Courses in the Experiential Learning category combine theoretical approaches and facilitated experiences-generally outside of the traditional university classroom. Taking students out of the classroom into a new setting may initially lead to discomfort, but generally results in significant learning about course content and about themselves. These courses also speak to the practical application of a Liberal Arts education as students take their learning out into the world beyond the academy.

Courses in the Integrating Knowledge category foster in our students the ability to integrate knowledge across disciplines.  Among other things, students should gain an understanding of and critically reflect on the relationship between modes of inquiry in different disciplines and the fact that no single approach to knowledge provides all the answers.

A unique feature of the new curriculum for Augustana’s liberal arts and sciences degree programs is that critical thinking, writing, speaking, and information literacy skills requirements must be met within the major.

The ability to think critically is crucial to any student’s success in university.
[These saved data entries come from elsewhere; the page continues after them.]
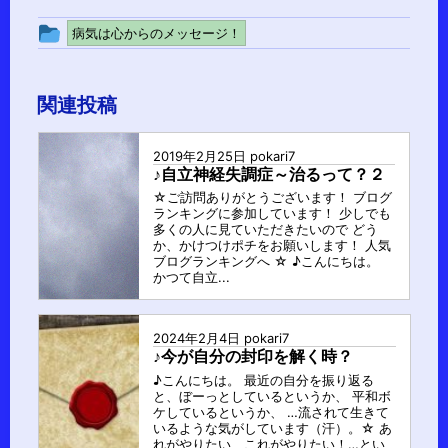
投
病気は心からのメッセージ！
稿
グ
関連投稿
ル
ー
2019年2月25日
pokari7
プ
♪自立神経失調症～治るって？２
☆ご訪問ありがとうございます！ ブログ
ランキングに参加しています！ 少しでも
多くの人に見ていただきたいので どう
か、かけつけポチをお願いします！ 人気
ブログランキングへ ☆ ♪こんにちは。
かつて自立...
2024年2月4日
pokari7
♪今が自分の封印を解く時？
♪こんにちは。 最近の自分を振り返る
と、ぼーっとしているというか、 平和ボ
ケしているというか、 …流されて生きて
いるような気がしています（汗）。☆ あ
れがやりたい、これがやりたい！…とい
While different disciplines emphasize different skills within the broad aegis of critical thinking, the following abilities provide at least a partial definition of this skill. Students should be able to recognize arguments and distinguish them from exposition, distinguish premises from conclusions, evaluate the validity of arguments, recognize the role of emotive language, and ambiguity in arguments, identify unstated assumptions, assemble and evaluate evidence to construct an argument or defend a position, and analyze causal factors and identify how they influence effects.


Because of the increasing dependence of academia and the general populace on an ever-broadening quantity of information existing in a growing range of type of sources of information, it is important that individual disciplines include an Information Literacy requirement within their programs.  The following list, found on the Augustana Library website, identifies more specifically the skills that students should possess to satisfy this requirement. An information literate individual is able to determine the extent of information needed, access the needed information effectively and efficiently, evaluate information and its sources critically, incorporate selected information into their knowledge base, use information effectively to accomplish a specific purpose, and understand the economic, legal, and social issues surrounding the use of information and access and use information ethically and legally (see ACRL Information Literacy Competency Standards for Higher Education. 2000. www.ala.org/ala/acrl/acrlstandards/informationliteracycompetency.htm).


The ability to speak clearly and well in public is another skill that the faculty has recognized as an important facet to be developed in university students.  However, given the large amount of class time that must be devoted to allow students to give oral presentations, the speaking skill requirement is clearly the most problematic for our disciplines. Consequently, disciplines have proposed a variety of models for satisfying this requirement.


There is little doubt that one of the principal goals of the university is to teach students to write well.  Augustana has demonstrated its commitment to this goal by requiring writing assignments such as essays, assignments, or lab reports as regular course components in a wide range of courses offered by most disciplines. This commitment demonstrates a strong desire to encourage writing across the curriculum, and the inclusion of writing skills in the skills list reinforces this commitment. This commitment can also be seen in the establishment of the Writing Centre, and in the encouragement that all disciplines recommend that their students consult this centre.